Although only one of out every 100 petitions for Supreme Court review is granted, Fisher was able to persuade the Supreme Court to make room for Crawford’s petition on the Court’s docket.

“In this case, one thing was unusual,” Fisher says. “In almost all Supreme Court cases you argue on precedent, but in this circumstance I argued that all its previous rulings that used the reliability framework were wrong and that there was an absolute right to cross-examine the witness.”

Those who worked closest with Fisher admired this fresh approach.

“Although many lawyers told [Fisher] to focus on a narrower issue that was specific to the Crawford case in his oral argument, he knew when to be bold,” says Richard D. Friedman ’73, who is Aigler professor of law at the University of Michigan. Friedman assisted Fisher with the case and sat with him during his oral argument.

Although Fisher acknowledges that his argument was “a bit of a gamble,” seven justices ultimately ruled in its favor.

Fisher’s Supreme Court run didn’t end there.

Within five months, he found himself in a similar situation when a lawyer on another case, Blakely vs.

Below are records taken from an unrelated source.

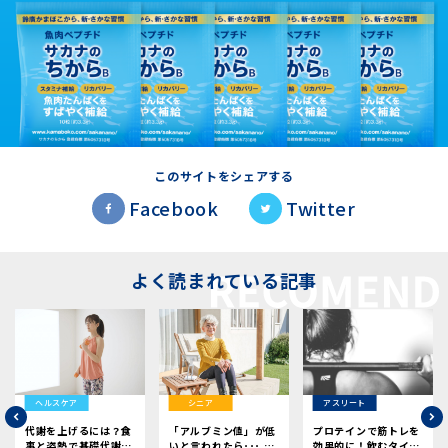
このサイトをシェアする
Facebook
Twitter
よく読まれている記事
ヘルスケア
シニア
アスリート
代謝を上げるには？食
「アルブミン値」が低
プロテインで筋トレを
事と姿勢で基礎代謝を
いと言われたら･･･ |
効果的に！飲むタイミ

Washington, also did not want to appeal the state’s ruling to the U.S. Supreme Court.

The Blakely case involved a question over the state of Washington’s sentencing guidelines and whether judges had the right to increase the severity of a criminal sentence decided by a jury.

Fisher argued that this violated the right to a trial by jury, and the Supreme Court ruled five to four in his favor.

“After the Blakely case was decided, it became pretty clear that the same result had to happen for the federal sentencing guidelines,” Fisher says. “Another case was brought forward and the Supreme Court then ruled that the federal sentencing guidelines were unconstitutional as well. Blakely served as the bridge to this important decision.”

A LIFE OF LAW

At today’s ceremony, Fisher plans to discuss his early misconceptions about a law career with the HLS class.

“When I was in law school, I had this impression that lawyers took what was given to them and navigated it the best they could, but that it would be hard to change the law,” Fisher says. “Changing the law is something I have been lucky enough to do now, and it is just astonishing how many issues are out there and that you can really make a difference.”

With his Supreme Court cases now closed, Fisher has been working with DWT on a federal appeals case pertaining to the Exxon Valdez oil spill in 1989 and on some other First Amendment work focusing on the journalistic privilege to keep sources confidential.

Born in Kansas City, Fisher graduated from Duke University in 1992 and then took two years off before attending the University of Michigan Law School, earning his law degree in 1997.

“I wasn’t really sure what I wanted to do after college,” Fisher says. “I taught tennis for some time and then got a job as a paralegal in Washington, D.C. It was there that I became interested in the moral and philosophical issues in our culture that seemed, to me, to be played out in the law, and decided that a law career seemed like a good day-to-day life.”

Fisher said that the “law just clicked” with him while in law school, which landed him clerkships with Ninth U.S. Circuit Court of Appeals Judge Stephen Reinhart and U.S. Supreme Court Justice Stevens in the two years after he graduated.

Fisher says his work with Justice Stevens gave him confidence to argue a case in the U.S. Supreme Court.

“I had a good idea of what the rhythms of the court room are like,” Fisher said. “It turned out that I was aligned across from Justice Stevens when I argued the Crawford case. He gave me a smile as the justices left which really relaxed me.”

Fisher lives in Seattle with his wife, Lisa Douglass, and their two-year-old daughter.